Beatrice Riddell, a pioneer in Canadian biz journalism
James Bagnall of The Ottawa Citizen writes about Beatrice Riddell, former associate editor of The Financial Post and one of the first female business journalists in Canada.
Bagnall writes, “While female journalists at general-interest daily newspapers across the country were accorded full bylines, McEachern was concerned the paper’s heavy contingent of male readers would be wary if they knew they were reading financial news written by a woman. When her gender was finally revealed some years later, 10 readers apparently cancelled their subscriptions.
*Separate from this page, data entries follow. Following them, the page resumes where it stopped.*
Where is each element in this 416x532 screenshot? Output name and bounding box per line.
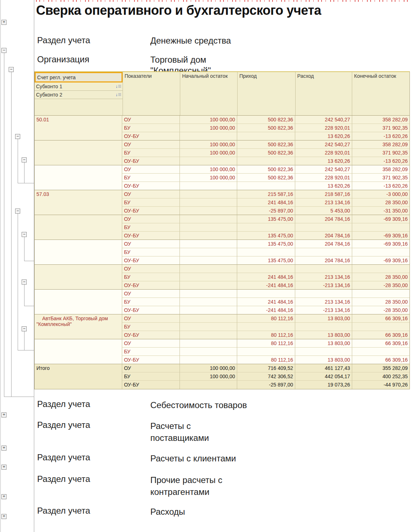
account-cell[interactable]	[35, 165, 122, 190]
value-cell[interactable]: -69 309,16	[352, 232, 410, 240]
value-cell[interactable]: -28 350,00	[352, 306, 410, 314]
value-cell[interactable]	[352, 290, 410, 298]
sort-descending-icon[interactable]: ↓	[116, 93, 121, 97]
account-cell[interactable]	[35, 215, 122, 240]
group-expand-toggle[interactable]: +	[1, 494, 6, 499]
value-cell[interactable]	[180, 132, 237, 140]
value-cell[interactable]	[295, 290, 352, 298]
value-cell[interactable]	[295, 248, 352, 256]
value-cell[interactable]: 500 822,36	[237, 116, 295, 124]
value-cell[interactable]: 241 484,16	[237, 298, 295, 306]
value-cell[interactable]: -213 134,16	[295, 281, 352, 290]
value-cell[interactable]	[237, 157, 295, 165]
indicator-cell[interactable]: ОУ-БУ	[122, 207, 180, 215]
value-cell[interactable]: 80 112,16	[237, 314, 295, 323]
value-cell[interactable]: 204 784,16	[295, 240, 352, 248]
value-cell[interactable]: 135 475,00	[237, 232, 295, 240]
value-cell[interactable]: -69 309,16	[352, 215, 410, 223]
value-cell[interactable]: -31 350,00	[352, 207, 410, 215]
value-cell[interactable]	[237, 290, 295, 298]
value-cell[interactable]: 242 540,27	[295, 116, 352, 124]
indicator-cell[interactable]: БУ	[122, 149, 180, 157]
value-cell[interactable]	[180, 256, 237, 265]
value-cell[interactable]: -213 134,16	[295, 306, 352, 314]
account-cell[interactable]	[35, 339, 122, 364]
group-expand-toggle[interactable]: +	[1, 20, 6, 25]
header-cell-opening-balance[interactable]: Начальный остаток	[180, 72, 238, 115]
value-cell[interactable]: 500 822,36	[237, 165, 295, 174]
value-cell[interactable]: 215 587,16	[237, 190, 295, 198]
value-cell[interactable]	[180, 290, 237, 298]
value-cell[interactable]	[295, 323, 352, 331]
value-cell[interactable]: 371 902,35	[352, 124, 410, 132]
value-cell[interactable]: 442 054,17	[295, 372, 352, 381]
indicator-cell[interactable]: ОУ-БУ	[122, 306, 180, 314]
value-cell[interactable]: 13 803,00	[295, 339, 352, 348]
value-cell[interactable]: 5 453,00	[295, 207, 352, 215]
value-cell[interactable]: 500 822,36	[237, 124, 295, 132]
value-cell[interactable]: 100 000,00	[180, 116, 237, 124]
value-cell[interactable]: 204 784,16	[295, 215, 352, 223]
value-cell[interactable]: -25 897,00	[237, 381, 295, 389]
value-cell[interactable]: 742 306,52	[237, 372, 295, 381]
value-cell[interactable]: 500 822,36	[237, 149, 295, 157]
value-cell[interactable]	[237, 223, 295, 232]
value-cell[interactable]: 100 000,00	[180, 124, 237, 132]
header-cell-subkonto1[interactable]: Субконто 1 ↓	[35, 82, 123, 91]
value-cell[interactable]: 13 620,26	[295, 132, 352, 140]
indicator-cell[interactable]: ОУ-БУ	[122, 331, 180, 339]
value-cell[interactable]: -241 484,16	[237, 306, 295, 314]
value-cell[interactable]: 13 620,26	[295, 182, 352, 190]
value-cell[interactable]	[237, 182, 295, 190]
group-collapse-toggle[interactable]: −	[22, 280, 27, 285]
value-cell[interactable]: 204 784,16	[295, 232, 352, 240]
value-cell[interactable]: 242 540,27	[295, 140, 352, 149]
value-cell[interactable]	[352, 223, 410, 232]
group-expand-toggle[interactable]: +	[1, 412, 6, 417]
account-cell[interactable]	[35, 290, 122, 314]
value-cell[interactable]	[237, 132, 295, 140]
value-cell[interactable]	[237, 323, 295, 331]
value-cell[interactable]: 358 282,09	[352, 116, 410, 124]
value-cell[interactable]: -13 620,26	[352, 182, 410, 190]
value-cell[interactable]	[237, 348, 295, 356]
value-cell[interactable]	[237, 248, 295, 256]
value-cell[interactable]	[352, 348, 410, 356]
account-cell[interactable]: 57.03	[35, 190, 122, 215]
value-cell[interactable]	[180, 232, 237, 240]
group-expand-toggle[interactable]: +	[1, 514, 6, 519]
value-cell[interactable]: 66 309,16	[352, 314, 410, 323]
header-cell-account[interactable]: Счет регл. учета	[35, 72, 123, 82]
value-cell[interactable]: 228 920,01	[295, 149, 352, 157]
value-cell[interactable]: 80 112,16	[237, 339, 295, 348]
value-cell[interactable]	[180, 331, 237, 339]
value-cell[interactable]: 371 902,35	[352, 174, 410, 182]
value-cell[interactable]: 66 309,16	[352, 331, 410, 339]
indicator-cell[interactable]: ОУ-БУ	[122, 381, 180, 389]
value-cell[interactable]	[180, 207, 237, 215]
indicator-cell[interactable]: БУ	[122, 198, 180, 207]
indicator-cell[interactable]: БУ	[122, 223, 180, 232]
value-cell[interactable]	[180, 265, 237, 273]
value-cell[interactable]: 100 000,00	[180, 364, 237, 372]
value-cell[interactable]: 461 127,43	[295, 364, 352, 372]
value-cell[interactable]: 218 587,16	[295, 190, 352, 198]
value-cell[interactable]: 228 920,01	[295, 174, 352, 182]
value-cell[interactable]: 135 475,00	[237, 240, 295, 248]
account-cell[interactable]	[35, 265, 122, 290]
account-cell[interactable]: Итого	[35, 364, 122, 389]
value-cell[interactable]	[180, 190, 237, 198]
value-cell[interactable]	[180, 314, 237, 323]
value-cell[interactable]: -25 897,00	[237, 207, 295, 215]
value-cell[interactable]	[180, 298, 237, 306]
value-cell[interactable]	[352, 323, 410, 331]
indicator-cell[interactable]: БУ	[122, 273, 180, 281]
value-cell[interactable]	[180, 323, 237, 331]
value-cell[interactable]	[352, 248, 410, 256]
value-cell[interactable]: 100 000,00	[180, 149, 237, 157]
indicator-cell[interactable]: ОУ	[122, 290, 180, 298]
value-cell[interactable]: 13 803,00	[295, 331, 352, 339]
value-cell[interactable]	[295, 348, 352, 356]
group-collapse-toggle[interactable]: −	[1, 48, 6, 53]
group-collapse-toggle[interactable]: −	[15, 209, 20, 214]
“The conservatism ran deep at The Financial Post. Up until the 1960s, male reporters were expected to wear suits when meeting with sources. John Bayne Maclean (known as ‘The Colonel’) had launched the publication in 1907 with two overarching goals: to make business writing more accessible to ordinary investors, and to make the FP’s pages interesting to ‘every young man determined to make a success of life.’
“The sexism went beyond bylines. Not only was Bea paid less than her male colleagues in her early FP years, she found that some news conferences on financial topics took place in all-male clubs. This prompted her to make alternative arrangements to meet with sources.
“The workaround turned out to be an advantage, however, allowing Bea the luxury of extended one-on-one discussions, without male competitors intruding. These sessions helped her develop the deep expertise that became the hallmark of her writing at the Financial Post.”